Actualmente se trabaja únicamente con huesos donados, de cabezas femorales que son extraídas por diversas circunstancias y con huesos de pacientes en muerte neurológica. Otra de las ventajas de estos implantes es que no necesitan realizarse de forma inmediata a su extracción, sino que gracias a los bancos de huesos, éstos se almacenan en una cámara de congelación especial a una temperatura de 80 º C bajo cero (-80º C) en nitrógeno líquido, pudiendo permanecer guardados hasta por 3 meses en esas condiciones antes de ser implantados.
Los pacientes a los que usualmente se les realiza este tipo de implante son personas que padecen enfermedades como osteomielitis (infección en el hueso), algunos tipos de tumores, reemplazos totales de cadera y de rodilla y otras enfermedades que han provocado lesiones muy severas y simplemente el paciente se ha quedado sin hueso debiendo reponérsele.
De acuerdo con Montero los huesos extraídos son sometidos a una serie de pruebas de laboratorio para garantizar su seguridad y calidad biológica.
Sólo en el Hospital México, se realizan al año un promedio de 150 injertos óseos, no obstante, a veces se presentan algunas dificultades, al no existir disponibilidad de huesos, por lo que a su vez el médico aprovechó para referirse sobre la necesidad, por un lado, de que las personas tengan mayor sensibilidad con la donación de órganos y por otro, de que los huesos también se contemplen dentro de este tema.
Para el médico, el implante óseo representa a menudo la única alternativa para muchos pacientes y prácticamente cualquier persona puede convertirse en donante de hueso, desde los jóvenes hasta los ancianos.El implante óseo tiene una alta probabilidad de éxito, permitiendo que el paciente implantado pueda retomar su vida normal, una vez recuperado.

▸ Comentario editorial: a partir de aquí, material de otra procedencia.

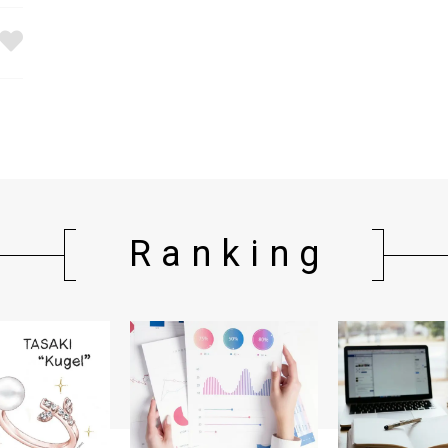
Ranking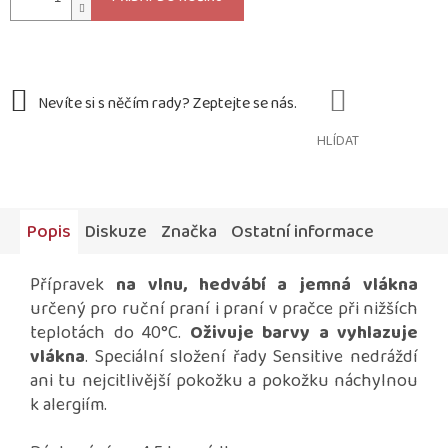
HLÍDAT
Popis
Diskuze
Značka
Ostatní informace
Přípravek
na vlnu, hedvábí a jemná vlákna
určený pro ruční praní
i praní v pračce při nižších
teplotách do 40°C.
Oživuje barvy a vyhlazuje
vlákna
. Speciální složení řady Sensitive nedráždí
ani tu nejcitlivější pokožku a pokožku náchylnou
k alergiím.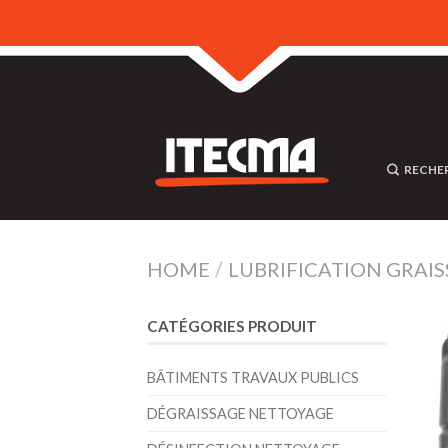
RECHE
HOME
/
LUBRIFICATION GRAI
CATÉGORIES PRODUIT
BÂTIMENTS TRAVAUX PUBLICS
DÉGRAISSAGE NETTOYAGE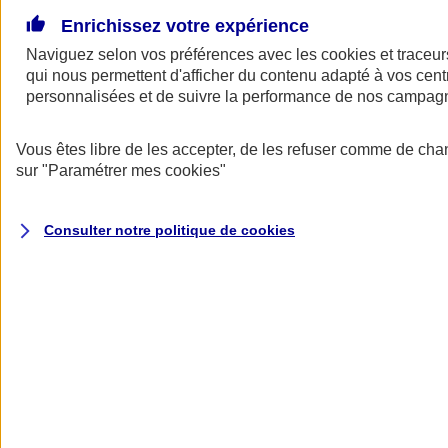
Voir
le document d'informations sur le produit
Enrichissez votre expérience
d'assurance responsabilité civile du dirigeant (CG)
Naviguez selon vos préférences avec les
cookies et traceur
Pourquoi choisir AXA ?
qui nous permettent d'afficher du contenu adapté à vos centr
personnalisées et de suivre la performance de nos campag
Vous êtes libre de les accepter, de les refuser comme de cha
sur
"Paramétrer mes
cookies
"
Consulter notre politique de
cookies
Vous accompagner sur le plan
juridique
Obtenez des informations juridiques par téléphone pour répondre à
vos questions sur le droit civil, pénal, fiscal, administratif ou sur le
droit des sociétés. Vous pouvez aussi disposer d’une analyse
juridique des contrats de travail ou des baux commerciaux.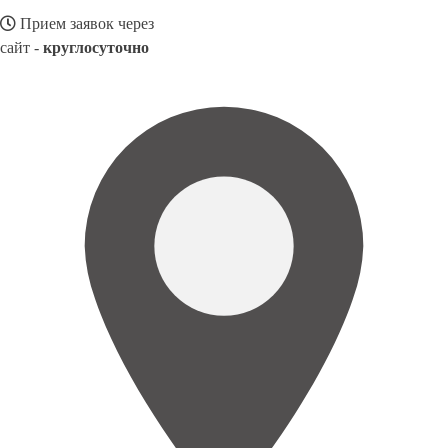
Прием заявок через
сайт -
круглосуточно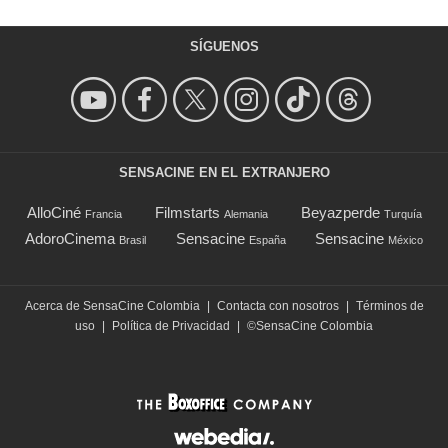
SÍGUENOS
SENSACINE EN EL EXTRANJERO
AlloCiné
Filmstarts
Beyazperde
Francia
Alemania
Turquía
AdoroCinema
Sensacine
Sensacine
Brasil
España
México
Acerca de SensaCine Colombia
|
Contacta con nosotros
|
Términos de
uso
|
Política de Privacidad
|
©SensaCine Colombia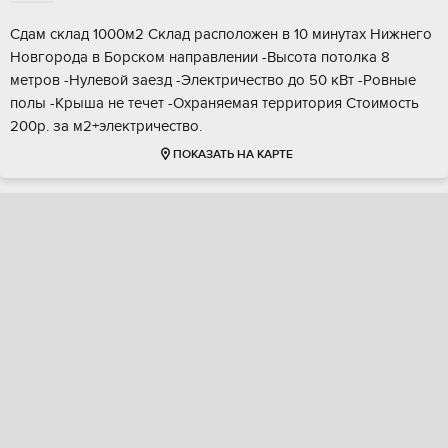
Сдам склад 1000м2 Склад расположен в 10 минутах Нижнего
Новгорода в Борском направлении -Высота потолка 8
метров -Нулевой заезд -Электричество до 50 кВт -Ровные
полы -Крыша не течет -Охраняемая территория Стоимость
200р. за м2+электричество.
ПОКАЗАТЬ НА КАРТЕ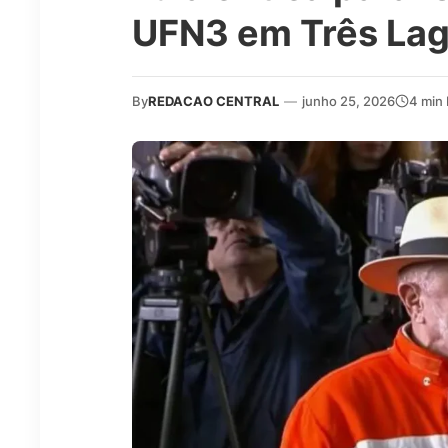
UFN3 em Três La
By
REDACAO CENTRAL
—
junho 25, 2026
4 min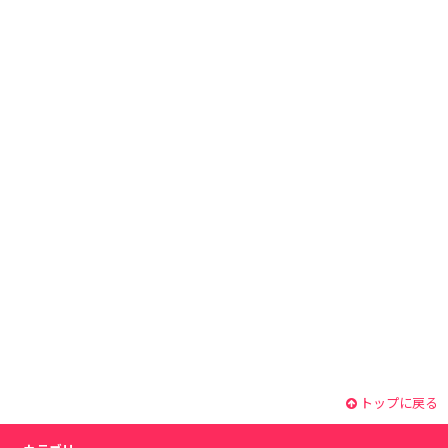
トップに戻る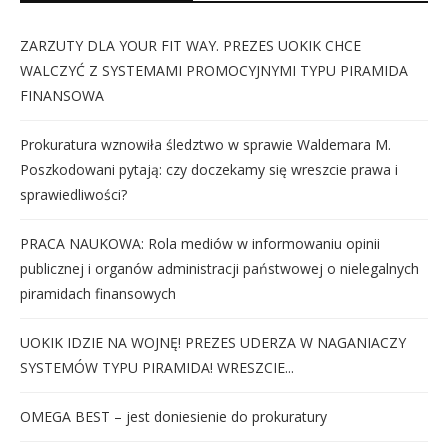
ZARZUTY DLA YOUR FIT WAY. PREZES UOKIK CHCE
WALCZYĆ Z SYSTEMAMI PROMOCYJNYMI TYPU PIRAMIDA
FINANSOWA
Prokuratura wznowiła śledztwo w sprawie Waldemara M.
Poszkodowani pytają: czy doczekamy się wreszcie prawa i
sprawiedliwości?
PRACA NAUKOWA: Rola mediów w informowaniu opinii
publicznej i organów administracji państwowej o nielegalnych
piramidach finansowych
UOKIK IDZIE NA WOJNĘ! PREZES UDERZA W NAGANIACZY
SYSTEMÓW TYPU PIRAMIDA! WRESZCIE...
OMEGA BEST – jest doniesienie do prokuratury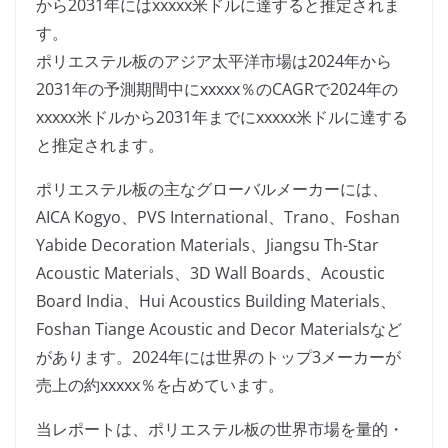
から2031年にはxxxxx米ドルに達すると推定されま
す。
ポリエステル板のアジア太平洋市場は2024年から
2031年の予測期間中にxxxxx％のCAGRで2024年の
xxxxx米ドルから2031年までにxxxxx米ドルに達する
と推定されます。
ポリエステル板の主なグローバルメーカーには、
AICA Kogyo、PVS International、Trano、Foshan
Yabide Decoration Materials、Jiangsu Th-Star
Acoustic Materials、3D Wall Boards、Acoustic
Board India、Hui Acoustics Building Materials、
Foshan Tiange Acoustic and Decor Materialsなど
があります。2024年には世界のトップ3メーカーが
売上の約xxxxx％を占めています。
当レポートは、ポリエステル板の世界市場を量的・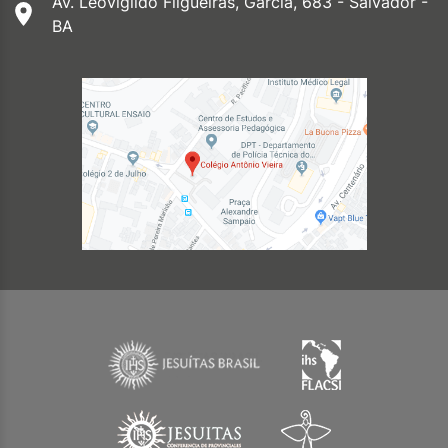
Av. Leovigildo Filgueiras, Garcia, 683 - Salvador -
BA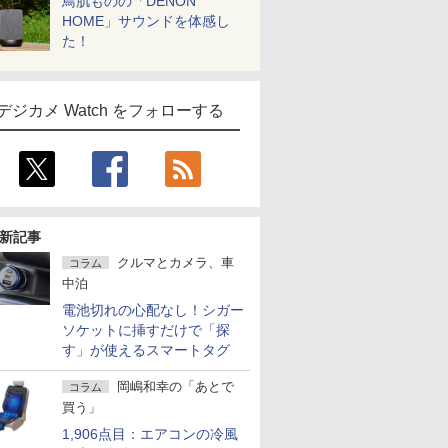
鳥肌ものの「DENON
HOME」サウンドを体感し
た！
デジカメ Watch をフォローする
新記事
クルマとカメラ、車
コラム
中泊
電池切れの心配なし！シガー
ソケットに挿すだけで「探
す」が使えるスマートタグ
岡嶋和幸の「あとで
コラム
買う」
1,906点目：エアコンの冷風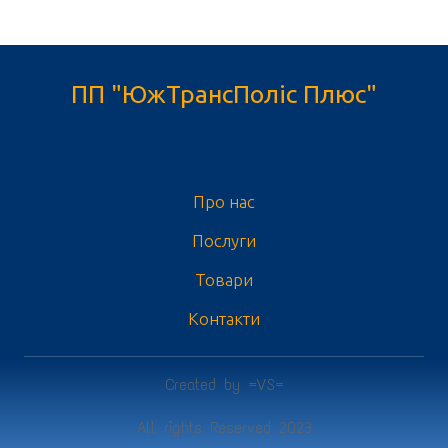
ПП "ЮжТрансПоліс Плюс"
Про нас
Послуги
Товари
Контакти
Created by =VS=
All rights Reserved 2023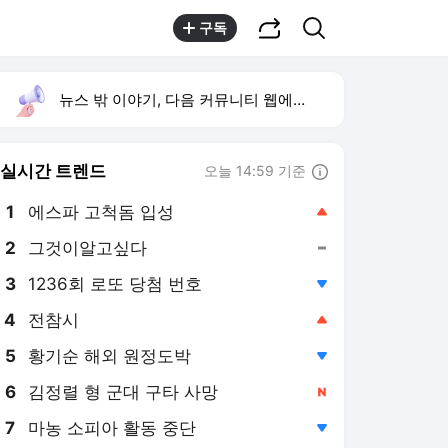
공유하기
검색
구독
뉴스 밖 이야기, 다음 커뮤니티 웹에서 보기
실시간 트렌드
오늘 14:59 기준
툴팁보기
1
에스파 고척돔 입성
,상승
2
그것이알고싶다
,유지
4
전참시
,상승
5
황기순 해외 원정도박
,하락
6
김정렬 형 군대 구타 사망
,신규
7
마농 소피아 활동 중단
,하락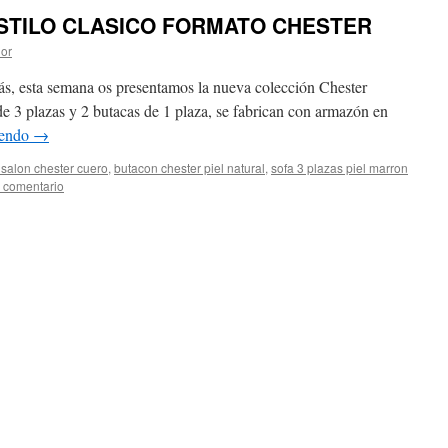
ESTILO CLASICO FORMATO CHESTER
dor
fás, esta semana os presentamos la nueva colección Chester
 de 3 plazas y 2 butacas de 1 plaza, se fabrican con armazón en
yendo
→
 salon chester cuero
,
butacon chester piel natural
,
sofa 3 plazas piel marron
 comentario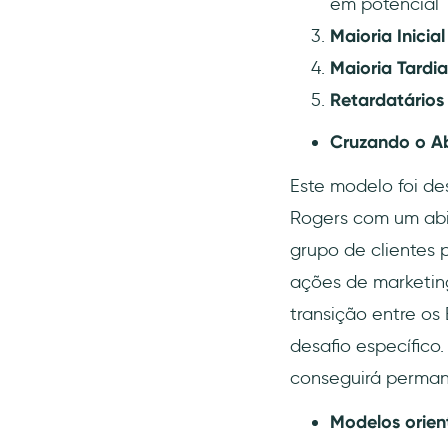
em potencial
Maioria Inicial
Maioria Tardia
Retardatários
Cruzando o A
Este modelo foi de
Rogers com um abi
grupo de clientes 
ações de marketing
transição entre os 
desafio específico
conseguirá perman
Modelos orien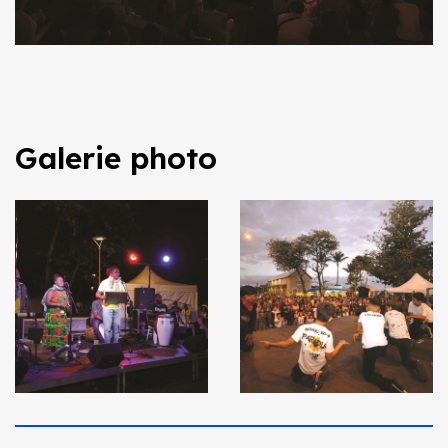
Galerie photo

HACE 15 AÑOS COMENZÓ EL PROGRAMA
Montero dijo que hace 15 años comenzó el programa, y se ha ido trabajando calladamente, pero los casos más relevantes se han dado a la luz pública, como es el caso de Hortensia a quien se le detectó un tumor y se logró quitarlo a tiempo. Posteriormente, se le efectuó el injerto y restauró la pierna, sin necesidad de amputarlo.
Explicó el galeno que de acuerdo a la patología de cada paciente, el tratamiento puede extenderse por mucho o poco tiempo. Reconoció que muchos costarricenses necesitan de ese tipo de tratamiento, dado que en el país se producen muchos accidentes de tránsito con lesiones severas en los pacientes.
Montero formuló un llamado a los costarricenses para que donen sus huesos, porque en cualquier momento se puede necesitar de este tipo de donación.
RECUPERADA EN 90%
En tanto, Hortensia Fernández Villalobos de 69 años y vecina de San Juan de Tibás, tiene actualmente un 90% de su pierna izquierda restaurada tras recibir el injerto de hueso.
“Fui operada de la pierna derecha y posteriormente me caí. La rodilla se me hinchó demasiado y el doctor del Hospital México, me mandó a hacerme una radiografía en ambas rodillas. Resultó que en la pierna izquierda yo sufría de un tumor”, puntualizó Fernández Villalobos.
Comentó que inmediatamente la hospitalizaron, luego le efectuaron una biopsia. Un mes tuvo que estar en una silla de ruedas, posteriormente, la volvieron a operar y le cercenaron el pedazo de pierna que el tumor le había dañado.
La paciente reconoció que llegó un momento en el cual tenían que amputarle la pierna, sin embargo, y gracias al tratamiento del injerto de hueso que se realiza en el Hospital México, lograron salvarle la pierna.